◆ **WHAT THE TASK ASKS**:
Out of the records below, copy all lines in which the word "パンプス" occurs.

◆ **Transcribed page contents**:
-=-=-

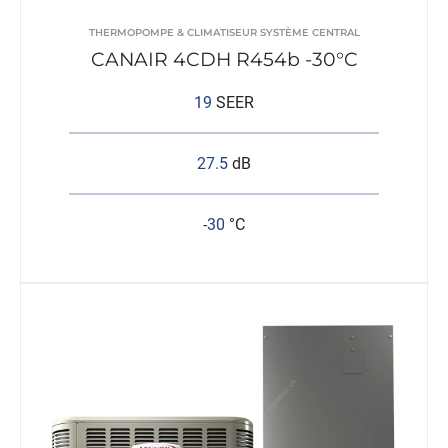
THERMOPOMPE & CLIMATISEUR SYSTÈME CENTRAL
CANAIR 4CDH R454b -30°C
19
SEER
27.5
dB
-30
°C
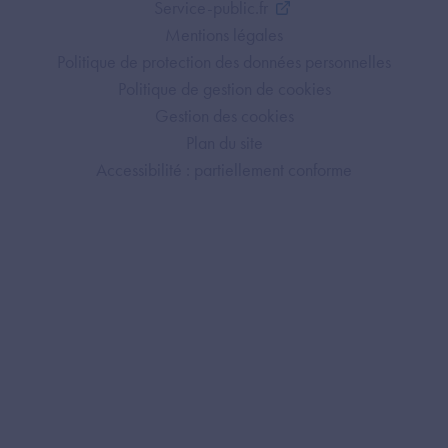
Service-public.fr
Mentions légales
Politique de protection des données personnelles
Politique de gestion de cookies
Gestion des cookies
Plan du site
Accessibilité : partiellement conforme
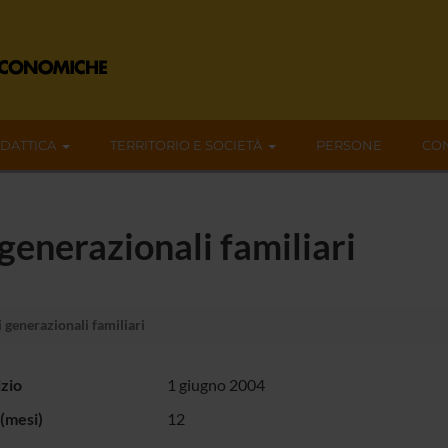
IDATTICA
TERRITORIO E SOCIETÀ
PERSONE
CON
generazionali familiari
 generazionali familiari
izio
1 giugno 2004
(mesi)
12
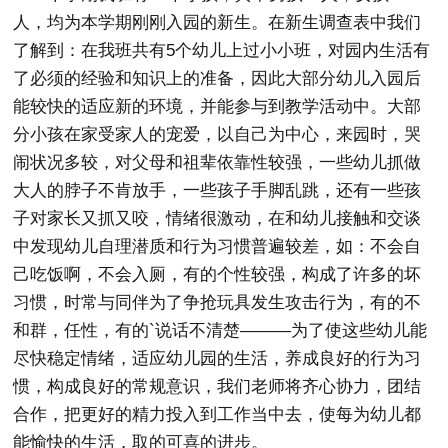
人，均为本学期刚刚入园的新生。在新生调查表中我们
了解到：在我班共有5个幼儿上过小小班，对园内生活有
了必须的经验和知识上的准备，因此大部分幼儿入园后
能较快的适应新的环境，并能参与到教学活动中。大部
分小孩在家受家人的宠爱，以自己为中心，来园时，哭
闹状况多较，对父母和祖辈依靠性较强，一些幼儿抓做
大人的脖子不肯放手，一些孩子手脚乱跳，还有一些孩
子对家长又抓又咬，情绪很激动，在和幼儿接触和交谈
中发现幼儿自理潜质和行为习惯普遍较差，如：不会自
己吃饭啊，不会入厕，有的个性较强，构成了许多的坏
习惯，时常与同伴为了争抢玩具发生攻击行为，有的不
和群，任性，有的`说话不清楚———为了使这些幼儿能
尽快稳定情绪，适应幼儿园的生活，养成良好的行为习
惯，构成良好的常规意识，我们老师将齐心协力，团结
合作，把更好的精力投入到工作当中去，使每为幼儿都
能愉快的生活，取的可喜的进步。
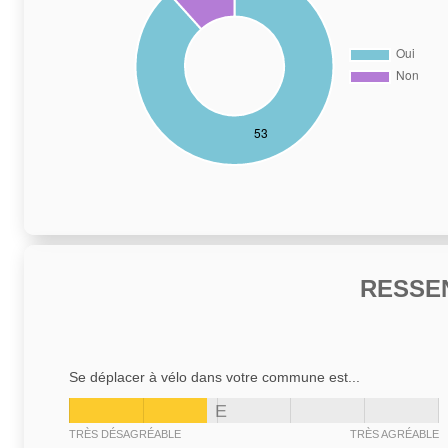
RESSE
Se déplacer à vélo dans votre commune est...
E
TRÈS DÉSAGRÉABLE
TRÈS AGRÉABLE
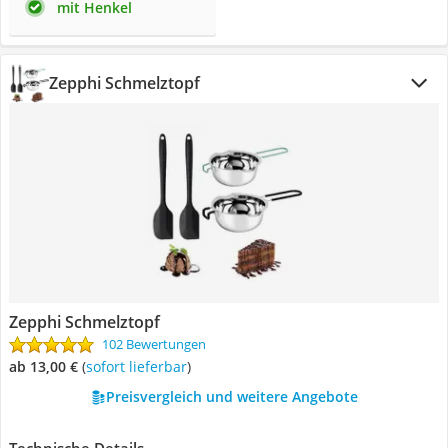
mit Henkel
Zepphi Schmelztopf
Zepphi Schmelztopf
102 Bewertungen
ab 13,00 €
(
Sofort lieferbar
)
Preisvergleich und weitere Angebote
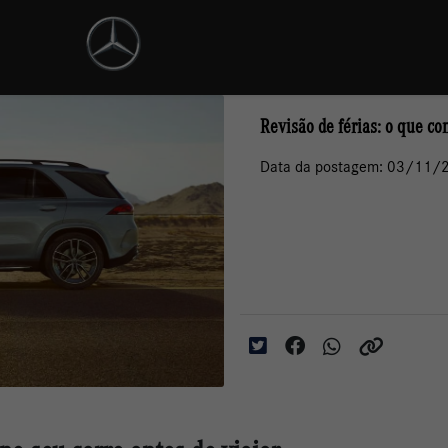
Revisão de férias: o que con
Data da postagem: 03/11/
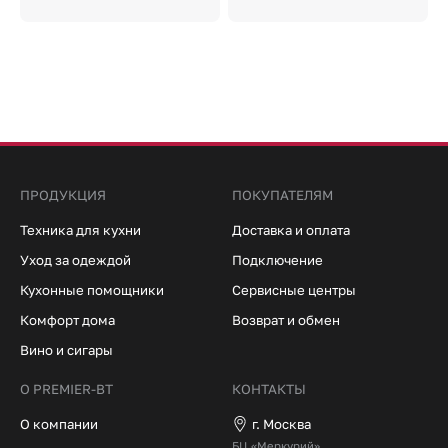
ПРОДУКЦИЯ
ПОКУПАТЕЛЯМ
Техника для кухни
Доставка и оплата
Уход за одеждой
Подключение
Кухонные помощники
Сервисные центры
Комфорт дома
Возврат и обмен
Вино и сигары
О PREMIER-BT
КОНТАКТЫ
О компании
г. Москва
БЦ «Меркурий»,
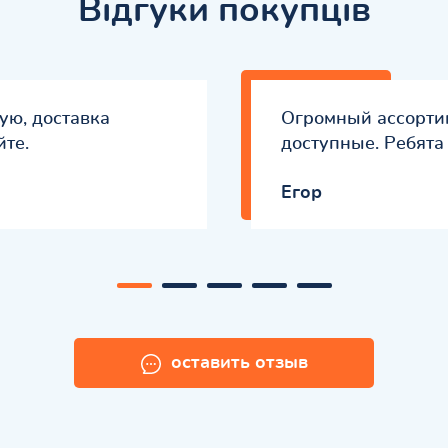
Відгуки покупців
ую, доставка
Огромный ассортим
йте.
доступные. Ребята
Eгор
оставить отзыв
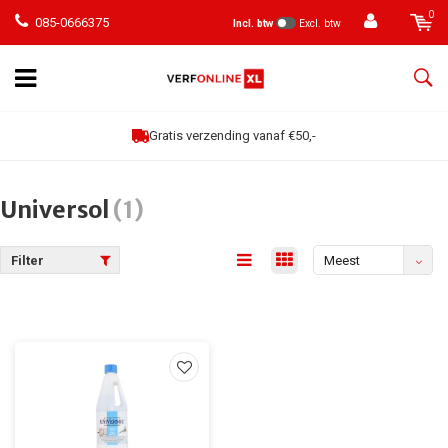
0
085-0666375
Incl. btw
Excl. btw
Gratis verzending vanaf €50,-
Universol
(1)
Filter
Meest
bekeken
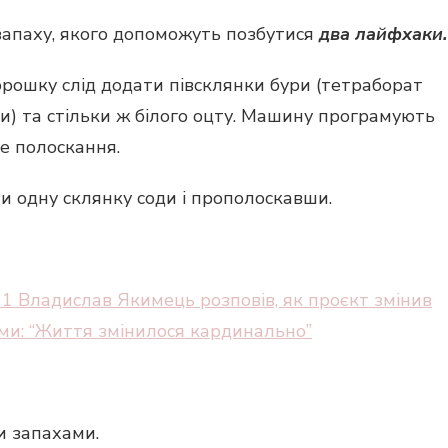
запаху, якого допоможуть позбутися
два лайфхаки.
рошку слід додати півсклянки бури (тетраборат
ди) та стільки ж білого оцту. Машину програмують
е полоскання.
и одну склянку соди і прополоскавши.
1 Владислав Якимець розповів, як проєкт змінив
ми: “Життя змінилося кардинально”
и запахами.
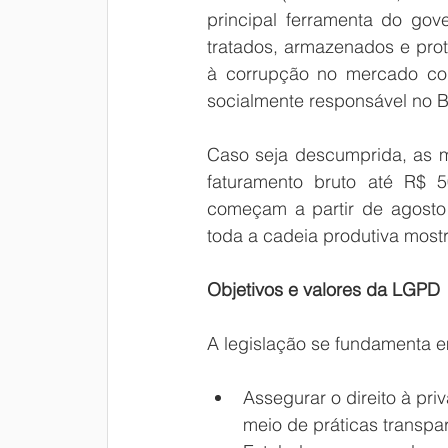
principal ferramenta do gov
tratados, armazenados e prot
à corrupção no mercado cor
socialmente responsável no Br
Caso seja descumprida, as m
faturamento bruto até R$ 5
começam a partir de agosto
toda a cadeia produtiva most
Objetivos e valores da LGPD
A legislação se fundamenta em
Assegurar o direito à pr
meio de práticas transpa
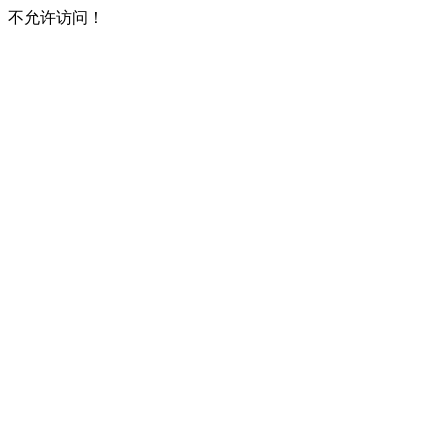
不允许访问！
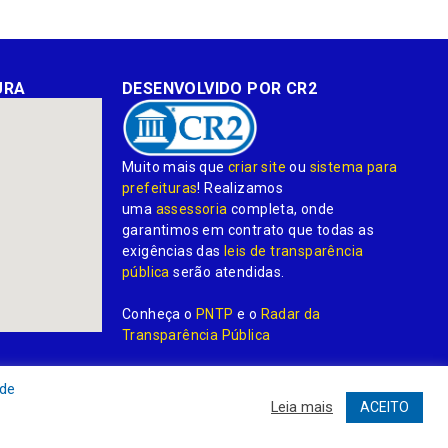
URA
DESENVOLVIDO POR CR2
Muito mais que
criar site
ou
sistema para
prefeituras
! Realizamos
uma
assessoria
completa, onde
garantimos em contrato que todas as
exigências das
leis de transparência
pública
serão atendidas.
Conheça o
PNTP
e o
Radar da
Transparência Pública
 de
Leia mais
ACEITO
dministrativa
Acessar o Webmail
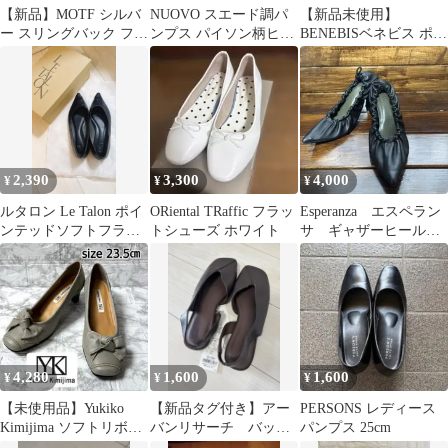
【新品】MOTF シルバ
NUOVO スエード調パ
【新品未使用】
ー スリングバック フラ
ンプス パイソン柄ヒー
BENEBISベネビス ポイ
ットシューズ
ル ピンク
ンテッドトゥ パンプス
黒 25.5cm
2,390
3,300
4,000
¥
¥
¥
ルタロン Le Talon ポイ
ORiental TRaffic フラッ
Esperanza エスペラン
ンテッドソフトフラッ
トシューズ ホワイト
サ ギャザーヒールパ
トシューズ 24cm 黒
ンプス くしゅくしゅ
パンプス
4,280
1,600
1,600
¥
¥
¥
【未使用品】Yukiko
【新品タグ付き】アー
PERSONS レディース
Kimijima ソフトリボン
バンリサーチ バック
パンプス 25cm
パンプス 23.5cm
スリングフラットシュ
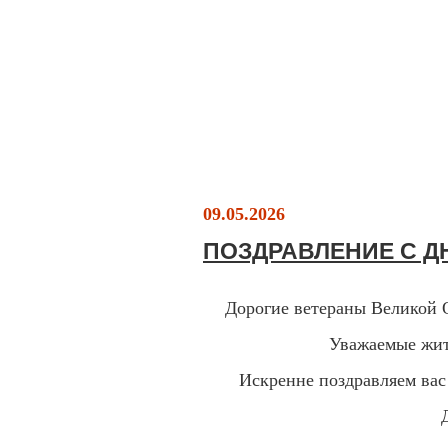
09.05.2026
ПОЗДРАВЛЕНИЕ С 
Дорогие ветераны Великой 
Уважаемые жит
Искренне поздравляем вас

-=-=-

◆ **EXERCISE RESPONSE**:
ンテッドトゥ パンプス
パンプス
パンプス 25cm
パンプス 23.5cm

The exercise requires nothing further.